For more advanced abilities like agentic memory and skills, develop a langgraph supervisor To integrate with Databricks Notebook LakebaseDatabricks Serverless Postgres Database. check it out code repository Where you can easily define multi-agent components (see step 1). config.yml.

Once config.yml is defined, you can deploy the multi-agent supervisor as a mlflow agent server (FastAPI wrapper) with a React web user interface (UI). deploy to both of them Databricks Apps Through ui Or Databricks CLI. set appropriate Permission For users to use the Databricks app and have access to the underlying resources for the service principal of the app (e.g. usage for logging traces, secret scope if any).

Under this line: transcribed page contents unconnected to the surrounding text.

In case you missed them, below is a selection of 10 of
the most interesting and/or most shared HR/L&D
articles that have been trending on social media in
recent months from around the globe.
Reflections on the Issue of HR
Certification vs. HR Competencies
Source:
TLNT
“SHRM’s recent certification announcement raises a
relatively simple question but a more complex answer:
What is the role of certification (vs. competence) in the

Step 3: Evaluate and Monitor Your Agent

Each invitation to the agent is automatically logged and Figured out For Databricks MLflow experiment using OpenTelemetry standards. it makes it easier Evaluation of offline or online feedback to improve the agent over time. Additionally, your deployed multi-agent uses LLM behind an AI gateway so you can take advantage of centralized governance, built-in security measures, and full visibility to production readiness.

Figure 3. All multiagent invocations will be logged whether through the React UI or REST API mlflow tracesCompliant with open telemetry standards for end-to-end observability.

Figure 4. MLflow trace captures the full execution graph, including logic steps, tool calls, retrieved documents, latency, and token usage, for easy debugging and optimization.

next steps

We invite you to explore achemy web app and github repository. Start building your custom multi-agent system in an intuitive, no-code manner agent bricks Framework on Databricks so you can stop sorting and start exploring!